If there’s an underlying theme within our eclectic community, a single characteristic that unites us all, it’s a love of the surrounding environment. Clean air, crystalline rivers, deep blue skies, rolling fields of grass, abundant wildlife, rugged mountains rising in all directions — that’s what brings people here, and that’s what makes us all proud to call this place home. Not everyone expresses that love by launching a kayak into the Gallatin during high water, or screaming down the single-track below Emerald Lake. Some are content with a Sunday drive to Yellowstone Park, a casual stroll across Peet’s Hill, or just a quiet evening on the front porch, watching the alpenglow on the Bridgers.

But the world is changing before our eyes, and Bozeman is no exception.

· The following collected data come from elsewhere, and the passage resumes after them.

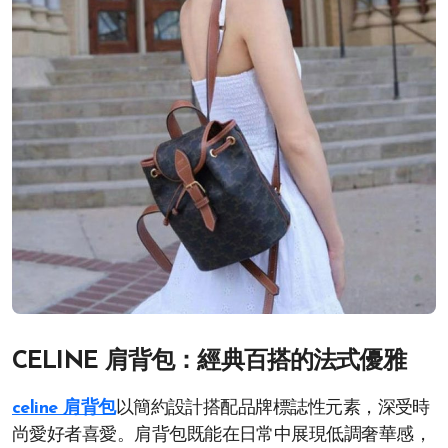
CELINE 肩背包：經典百搭的法式優雅
celine 肩背包
以簡約設計搭配品牌標誌性元素，深受時
尚愛好者喜愛。肩背包既能在日常中展現低調奢華感，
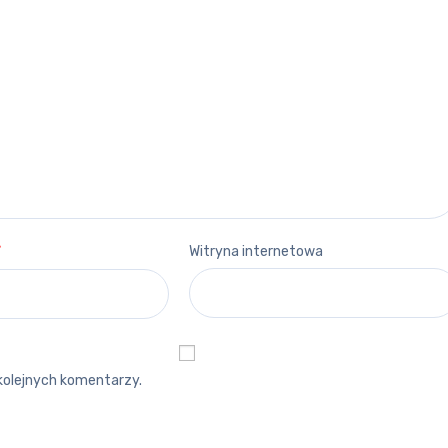
*
Witryna internetowa
kolejnych komentarzy.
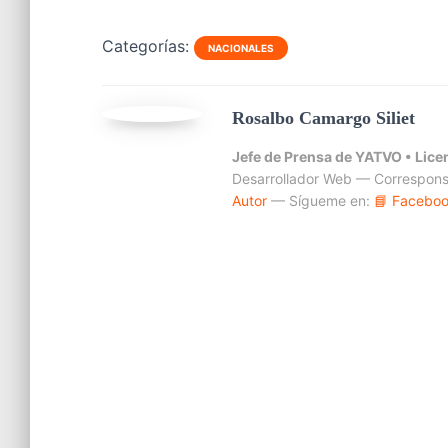
Categorías:
NACIONALES
Rosalbo Camargo Siliet
Jefe de Prensa de YATVO •
Lice
Desarrollador Web — Correspons
Autor
— Sígueme en:
📘 Facebo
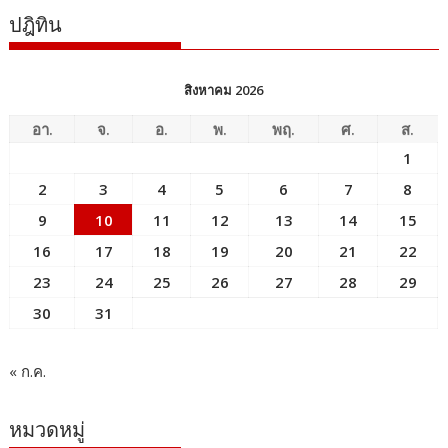
ปฎิทิน
สิงหาคม 2026
อา.
จ.
อ.
พ.
พฤ.
ศ.
ส.
1
2
3
4
5
6
7
8
9
10
11
12
13
14
15
16
17
18
19
20
21
22
23
24
25
26
27
28
29
30
31
« ก.ค.
หมวดหมู่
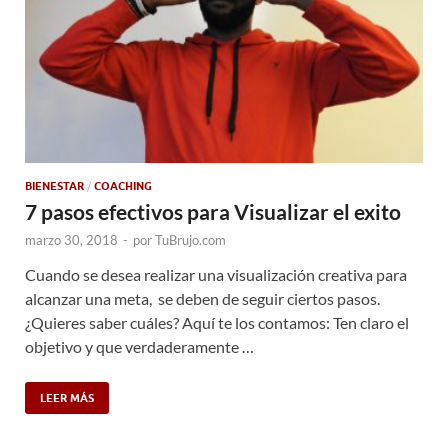
BIENESTAR
/
COACHING
7 pasos efectivos para Visualizar el exito
marzo 30, 2018
-
por
TuBrujo.com
Cuando se desea realizar una visualización creativa para
alcanzar una meta, se deben de seguir ciertos pasos.
¿Quieres saber cuáles? Aquí te los contamos: Ten claro el
objetivo y que verdaderamente …
LEER MÁS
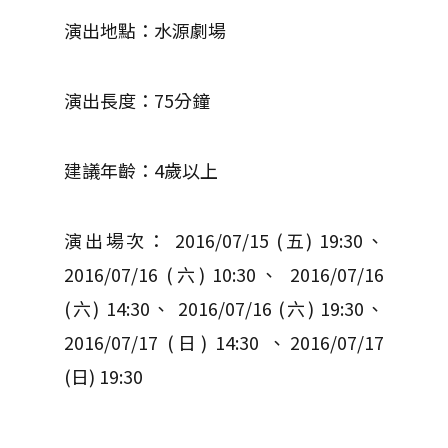
演出地點：水源劇場
演出長度：75分鐘
建議年齡：4歲以上
演出場次： 2016/07/15 (五) 19:30、
2016/07/16 (六) 10:30、 2016/07/16
(六) 14:30、 2016/07/16 (六) 19:30、
2016/07/17 (日) 14:30 、2016/07/17
(日) 19:30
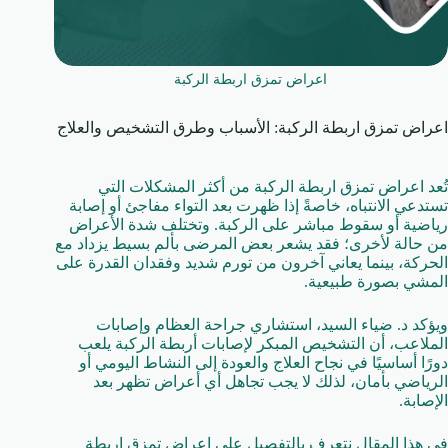
اعراض تمزق اربطة الركبة
اعراض تمزق اربطة الركبة: الأسباب وطرق التشخيص والعلاج
تُعد اعراض تمزق اربطة الركبة من أكثر المشكلات التي
تستدعي الانتباه، خاصةً إذا ظهرت بعد التواء مفاجئ أو إصابة
رياضية أو سقوط مباشر على الركبة. وتختلف شدة الأعراض
من حالة لأخرى؛ فقد يشعر بعض المرضى بألم بسيط يزداد مع
الحركة، بينما يعاني آخرون من تورم شديد وفقدان القدرة على
المشي بصورة طبيعية.
ويؤكد د. ضياء السيد، استشاري جراحة العظام وإصابات
الملاعب، أن التشخيص المبكر لإصابات أربطة الركبة يلعب
دورًا أساسيًا في نجاح العلاج والعودة إلى النشاط اليومي أو
الرياضي بأمان، لذلك لا يجب تجاهل أي أعراض تظهر بعد
الإصابة.
في هذا المقال نتعرف بالتفصيل على اعراض تمزق اربطة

Our town is growing, and now more than ever, we need to do more than just love it — we need to work to ensure that it stays the kind of place we’ll love forever. History tells a sobering story in other booming Western towns: fields paved over, rivers polluted, wildlife destroyed or driven out, and mountain views blotted by buildings and smog.

So take some time this summer to think about why you love Bozeman, why you live here instead of the city where you could make some real money, and what the local community means to you. Then figure out what you can do to keep it that way. Get involved in local programs, attend town meetings, send e-mails to local and state representatives. Or take an easier route and just vote with your dollars — with every purchase, think about where your money’s going, what you’re investing in. Make your voice heard, one way or another. After all, it’s your community, and your actions can help shape its future.

But most of all, take Edward Abbey's advice this summer and get outside, "get out there and hunt and fish and mess around with your friends, ramble out yonder and explore the forests, encounter the grizz, climb the mountains, bag the peaks, run the rivers, breathe deep of that yet sweet and lucid air, sit quietly for awhile and contemplate the precious stillness, that lovely, mysterious, and awesome space..."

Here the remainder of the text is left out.